_Required work_: Line by line, the data below should be set down unchanged, with images excluded.

_Supplied records_:
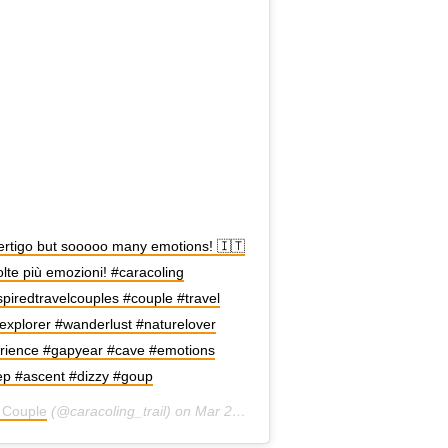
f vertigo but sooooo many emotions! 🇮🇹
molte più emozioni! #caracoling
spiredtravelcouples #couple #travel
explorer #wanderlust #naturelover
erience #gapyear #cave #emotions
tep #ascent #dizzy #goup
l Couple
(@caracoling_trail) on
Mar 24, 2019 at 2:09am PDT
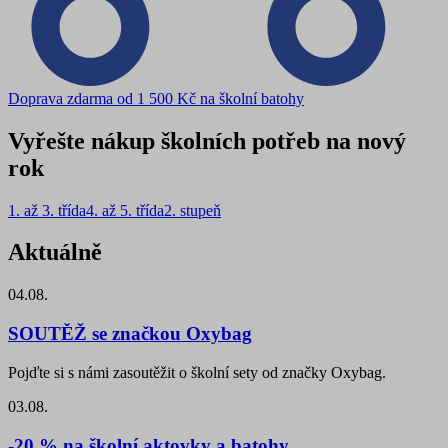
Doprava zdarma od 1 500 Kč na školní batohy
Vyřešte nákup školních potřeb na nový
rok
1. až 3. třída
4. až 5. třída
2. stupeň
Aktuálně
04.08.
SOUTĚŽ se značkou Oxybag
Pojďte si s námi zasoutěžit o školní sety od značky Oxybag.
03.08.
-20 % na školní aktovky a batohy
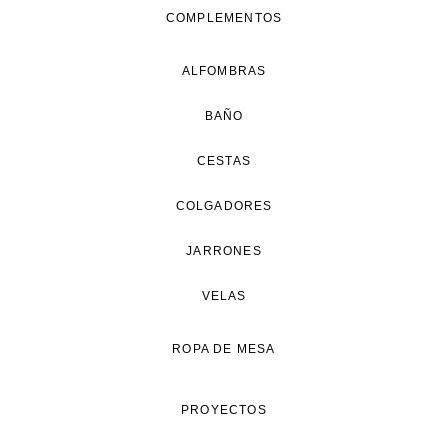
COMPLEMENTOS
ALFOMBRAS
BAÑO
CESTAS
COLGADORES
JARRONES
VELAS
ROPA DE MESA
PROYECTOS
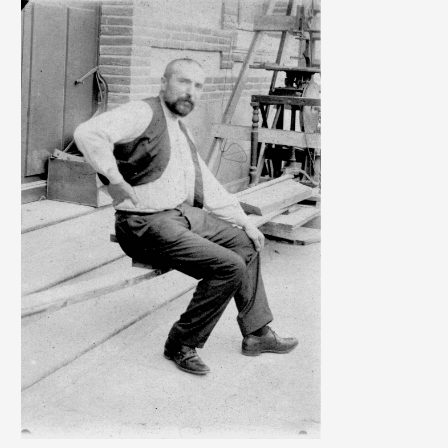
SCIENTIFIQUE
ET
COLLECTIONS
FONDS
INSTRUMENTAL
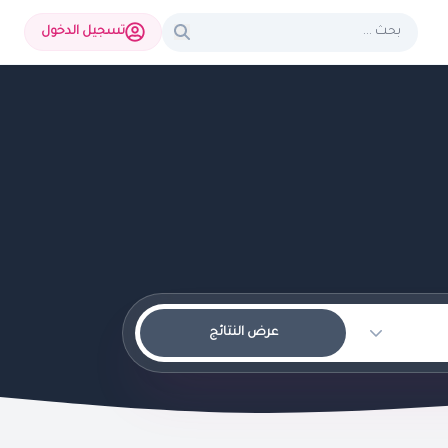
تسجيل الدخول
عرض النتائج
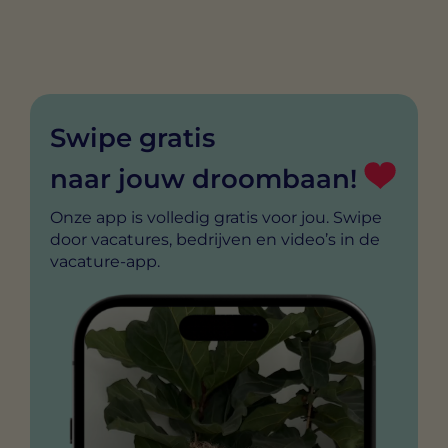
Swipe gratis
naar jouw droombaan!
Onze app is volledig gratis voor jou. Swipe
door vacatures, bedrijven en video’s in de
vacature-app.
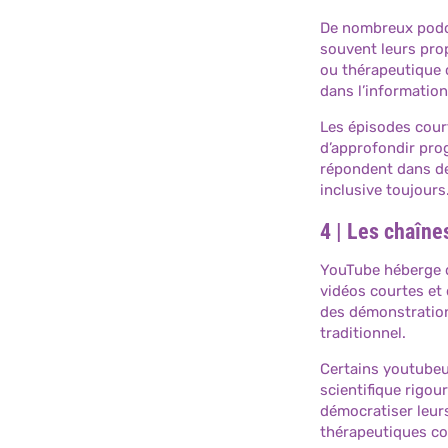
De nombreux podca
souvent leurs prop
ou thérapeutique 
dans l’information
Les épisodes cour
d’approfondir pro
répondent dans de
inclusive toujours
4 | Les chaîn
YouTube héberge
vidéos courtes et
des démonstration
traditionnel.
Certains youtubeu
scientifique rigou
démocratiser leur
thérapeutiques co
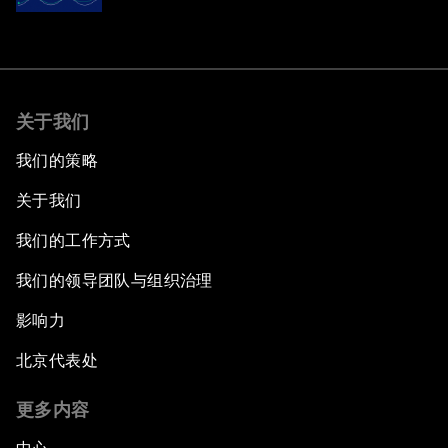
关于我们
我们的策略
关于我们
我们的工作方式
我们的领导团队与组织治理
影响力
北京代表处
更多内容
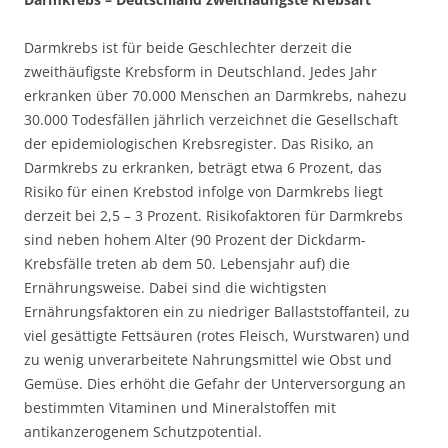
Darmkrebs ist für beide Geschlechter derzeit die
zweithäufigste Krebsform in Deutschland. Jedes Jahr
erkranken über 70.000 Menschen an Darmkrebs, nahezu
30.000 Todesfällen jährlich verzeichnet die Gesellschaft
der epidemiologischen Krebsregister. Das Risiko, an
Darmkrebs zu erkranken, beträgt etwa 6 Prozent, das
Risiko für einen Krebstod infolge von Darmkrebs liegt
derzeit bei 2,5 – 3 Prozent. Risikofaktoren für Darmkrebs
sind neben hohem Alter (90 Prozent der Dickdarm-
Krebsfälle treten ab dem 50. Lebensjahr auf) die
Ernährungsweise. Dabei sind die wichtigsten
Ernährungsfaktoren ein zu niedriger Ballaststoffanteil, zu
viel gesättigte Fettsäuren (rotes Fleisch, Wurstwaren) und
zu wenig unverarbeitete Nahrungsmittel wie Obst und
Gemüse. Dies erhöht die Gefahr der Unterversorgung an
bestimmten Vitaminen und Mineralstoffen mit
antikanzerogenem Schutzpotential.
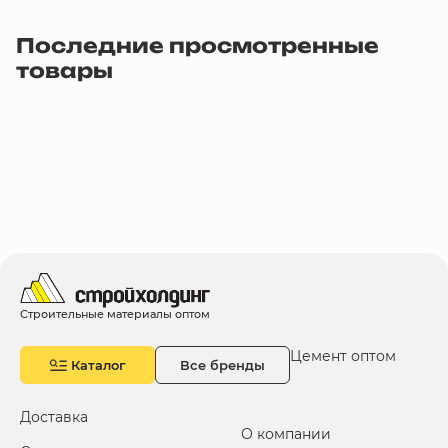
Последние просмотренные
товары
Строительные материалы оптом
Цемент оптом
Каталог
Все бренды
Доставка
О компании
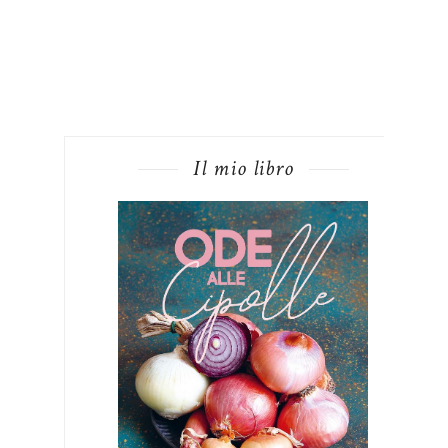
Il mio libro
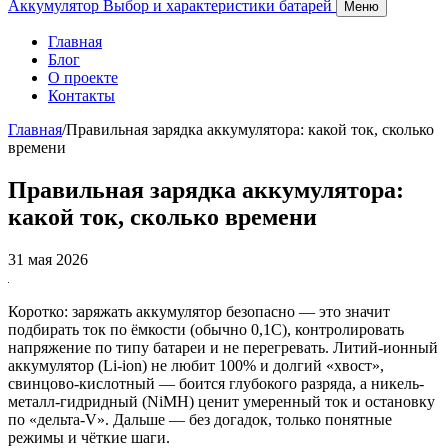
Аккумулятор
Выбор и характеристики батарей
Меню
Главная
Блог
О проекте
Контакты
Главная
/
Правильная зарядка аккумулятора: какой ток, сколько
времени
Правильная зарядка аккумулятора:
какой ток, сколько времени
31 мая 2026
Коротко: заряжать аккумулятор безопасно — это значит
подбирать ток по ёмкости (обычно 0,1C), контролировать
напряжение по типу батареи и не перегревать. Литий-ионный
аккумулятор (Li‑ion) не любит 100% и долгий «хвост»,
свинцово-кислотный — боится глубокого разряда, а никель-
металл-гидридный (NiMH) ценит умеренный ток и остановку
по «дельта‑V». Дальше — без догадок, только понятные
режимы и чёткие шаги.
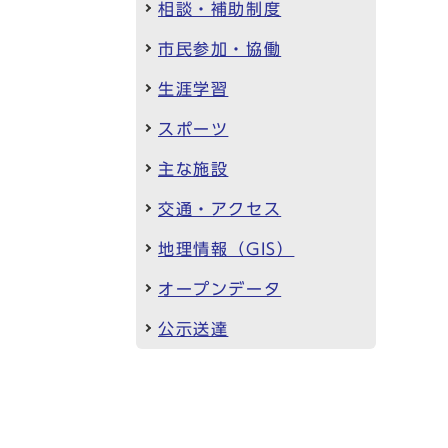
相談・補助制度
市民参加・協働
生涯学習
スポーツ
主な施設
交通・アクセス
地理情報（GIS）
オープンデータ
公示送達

_Output for this task_:
f vertigo but sooooo many emotions! 🇮🇹
molte più emozioni! #caracoling
spiredtravelcouples #couple #travel
explorer #wanderlust #naturelover
erience #gapyear #cave #emotions
tep #ascent #dizzy #goup
l Couple
(@caracoling_trail) on
Mar 24, 2019 at 2:09am PDT
Doprava zdarma od 1 500 Kč na školní batohy
Vyřešte nákup školních potřeb na nový
rok
1. až 3. třída
4. až 5. třída
2. stupeň
Aktuálně
04.08.
SOUTĚŽ se značkou Oxybag
Pojďte si s námi zasoutěžit o školní sety od značky Oxybag.
03.08.
-20 % na školní aktovky a batohy
COMPLEMENTOS
ALFOMBRAS
BAÑO
CESTAS
COLGADORES
JARRONES
VELAS
ROPA DE MESA
PROYECTOS
SCIENTIFIQUE
ET
COLLECTIONS
FONDS
INSTRUMENTAL
تسجيل الدخول
عرض النتائج
Swipe gratis
naar jouw droombaan!
Onze app is volledig gratis voor jou. Swipe
door vacatures, bedrijven en video’s in de
vacature-app.
De nombreux podca
souvent leurs prop
ou thérapeutique 
dans l’information
Les épisodes cour
d’approfondir pro
répondent dans de
inclusive toujours
4 | Les chaîn
YouTube héberge
vidéos courtes et
des démonstration
traditionnel.
Certains youtubeu
scientifique rigou
démocratiser leur
thérapeutiques co
关于我们
我们的策略
关于我们
我们的工作方式
我们的领导团队与组织治理
影响力
北京代表处
更多内容
Darmkrebs ist für beide Geschlechter derzeit die
zweithäufigste Krebsform in Deutschland. Jedes Jahr
erkranken über 70.000 Menschen an Darmkrebs, nahezu
30.000 Todesfällen jährlich verzeichnet die Gesellschaft
der epidemiologischen Krebsregister. Das Risiko, an
Darmkrebs zu erkranken, beträgt etwa 6 Prozent, das
Risiko für einen Krebstod infolge von Darmkrebs liegt
derzeit bei 2,5 – 3 Prozent. Risikofaktoren für Darmkrebs
sind neben hohem Alter (90 Prozent der Dickdarm-
Krebsfälle treten ab dem 50. Lebensjahr auf) die
Ernährungsweise. Dabei sind die wichtigsten
Ernährungsfaktoren ein zu niedriger Ballaststoffanteil, zu
viel gesättigte Fettsäuren (rotes Fleisch, Wurstwaren) und
zu wenig unverarbeitete Nahrungsmittel wie Obst und
Gemüse. Dies erhöht die Gefahr der Unterversorgung an
bestimmten Vitaminen und Mineralstoffen mit
antikanzerogenem Schutzpotential.
Последние просмотренные
товары
Строительные материалы оптом
Цемент оптом
Каталог
Все бренды
Доставка
О компании
Il mio libro
Аккумулятор
Выбор и характеристики батарей
Меню
Главная
Блог
О проекте
Контакты
Главная
/
Правильная зарядка аккумулятора: какой ток, сколько
времени
Правильная зарядка аккумулятора:
какой ток, сколько времени
31 мая 2026
Коротко: заряжать аккумулятор безопасно — это значит
подбирать ток по ёмкости (обычно 0,1C), контролировать
напряжение по типу батареи и не перегревать. Литий-ионный
аккумулятор (Li‑ion) не любит 100% и долгий «хвост»,
свинцово-кислотный — боится глубокого разряда, а никель-
металл-гидридный (NiMH) ценит умеренный ток и остановку
по «дельта‑V». Дальше — без догадок, только понятные
режимы и чёткие шаги.
相談・補助制度
市民参加・協働
生涯学習
スポーツ
主な施設
交通・アクセス
地理情報（GIS）
オープンデータ
公示送達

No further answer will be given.